The former secretary of state clung to a four-percentage-point lead in Nevada -- not nearly the advantage she once had in polls, but perhaps enough to quash talk of a campaign death-spiral.

"Some may have doubted us, but we never doubted each other," Clinton told supporters.

To everyone who turned out in every corner of Nevada with determination and heart: This is your win. Thank you. -H

— Hillary Clinton (@HillaryClinton) February 20, 2016

The feeling is mutual, Nevada. pic.twitter.com/Z32JkpNKAp

— Hillary Clinton (@HillaryClinton) February 20, 2016

She listed parts of her campaign platform, arguing that it would achieve more for regular Americans than the angry anti-business rhetoric of her opponent -- whom she describes as a single-issue candidate: "Americans are right to be angry, but we're also hungry for real solutions."

Results for the Republicans were still rolling in late Saturday.

Trump expressed awareness in his last campaign rally that winning isn't the only thing that matters. In his latest campaign speech, he urged every supporter to get out and vote: "The more we can win by, the bigger the mandate, the better it is."

Republicans will be watching the results closely, at a stage in the race where major candidates start dropping out and donors and supporters must decide whom to back.

Pressure is mounting from donors and the party establishment for also-rans to drop out, so that the party brass can rally around a more mainstream candidate who could defeat Trump and firebrand conservative Ted Cruz.

Rubio has already begun forecasting brightened prospects for himself as others drop out.

"It's a very crowded field," he told NBC earlier Saturday. "Now you have six people... I think once you get this race down to two, three or four people you're going to have a much more traditional campaign."

He also criticized recent comments from Trump.

Trump tweeted an observation Saturday that perhaps the reason President Barack Obama isn't attending the funeral of Supreme Court Justice Antonin Scalia is because it's not being held in a Muslim mosque.

This was after he delivered a speech the previous night where he recited an urban legend: about a U.S. general scaring off a Muslim insurgency by killing 49 Muslims with bullets dipped in pig's blood -- then telling the 50th to warn his friends.

The story appears to be, at best, a drastically embellished combination of two other tales from the early 20th century -- and at worst a complete fabrication, the equivalent of an Internet chain letter being aired from the podium of a U.S. presidential campaign.

Trump also defended torture in his final campaign speech Friday.

He called waterboarding "minor, minor, minor" torture -- and when describing how he felt about the now-abandoned tactic he said, "I feel great about it."

Rubio reacted to the pig's-blood story.

"I'm sure people were offended.
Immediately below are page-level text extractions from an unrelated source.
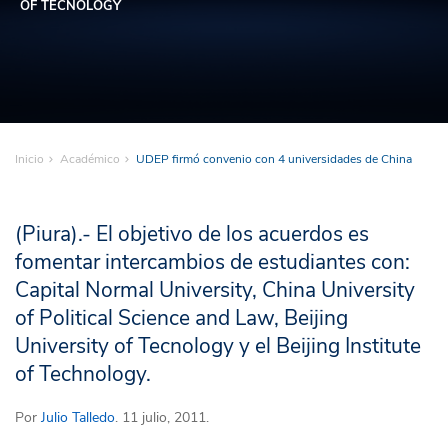
OF TECNOLOGY
Inicio
Académico
UDEP firmó convenio con 4 universidades de China
(Piura).- El objetivo de los acuerdos es
fomentar intercambios de estudiantes con:
Capital Normal University, China University
of Political Science and Law, Beijing
University of Tecnology y el Beijing Institute
of Technology.
Por
Julio Talledo
. 11 julio, 2011.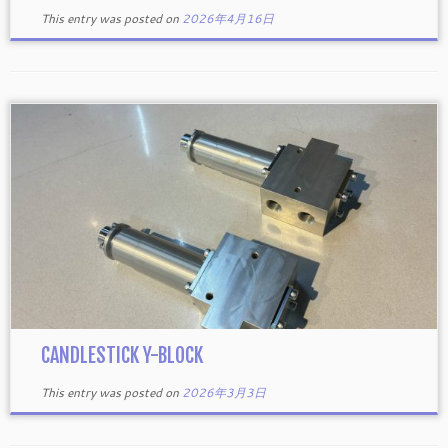
This entry was posted on
2026年4月16日
CANDLESTICK Y-BLOCK
This entry was posted on
2026年3月3日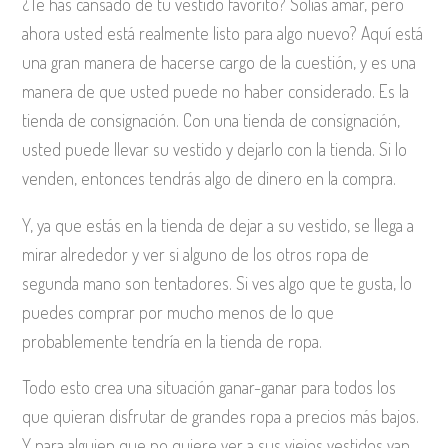
¿Te has cansado de tu vestido favorito? Solías amar, pero
ahora usted está realmente listo para algo nuevo? Aquí está
una gran manera de hacerse cargo de la cuestión, y es una
manera de que usted puede no haber considerado. Es la
tienda de consignación. Con una tienda de consignación,
usted puede llevar su vestido y dejarlo con la tienda. Si lo
venden, entonces tendrás algo de dinero en la compra.
Y, ya que estás en la tienda de dejar a su vestido, se llega a
mirar alrededor y ver si alguno de los otros ropa de
segunda mano son tentadores. Si ves algo que te gusta, lo
puedes comprar por mucho menos de lo que
probablemente tendría en la tienda de ropa.
Todo esto crea una situación ganar-ganar para todos los
que quieran disfrutar de grandes ropa a precios más bajos.
Y para alguien que no quiere ver a sus viejos vestidos van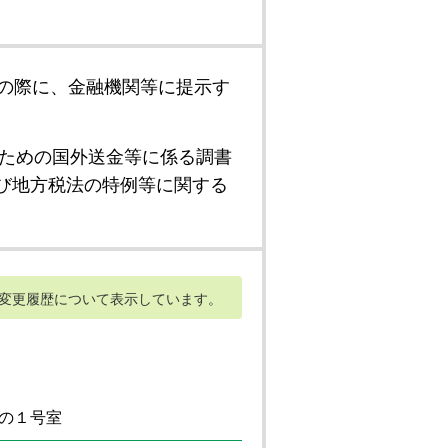
の際に、金融機関等に提示す
ための国外送金等に係る調書
び地方税法の特例等に関する
変更履歴について表示しています。
の１号室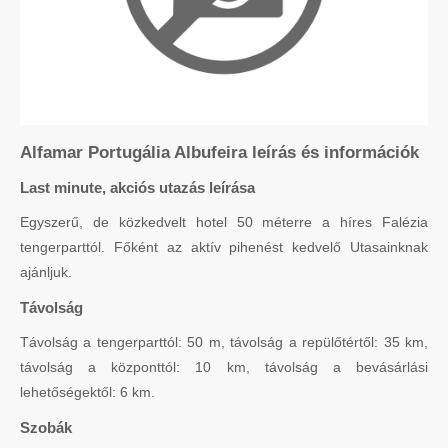
Alfamar Portugália Albufeira leírás és információk
Last minute, akciós utazás leírása
Egyszerű, de közkedvelt hotel 50 méterre a híres Falézia
tengerparttól. Főként az aktív pihenést kedvelő Utasainknak
ajánljuk.
Távolság
Távolság a tengerparttól: 50 m, távolság a repülőtértől: 35 km,
távolság a központtól: 10 km, távolság a bevásárlási
lehetőségektől: 6 km.
Szobák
I hope people were offended by that. That's not what the United States is about. It's doubtful whether that even happened," he said. "We're in a very weird year here... People are saying whatever they want in politics today and there seems to be no accountability."

He said the presidency is a serious job and it's time to start talking about serious things -- not the "circus."

Among Democrats, Clinton retains a big lead with African-American voters and is expected to win next week in South Carolina and other southeastern states on March 1.

But until recently she also had a huge lead in Nevada, which has a large Latino population -- and that essentially disappeared.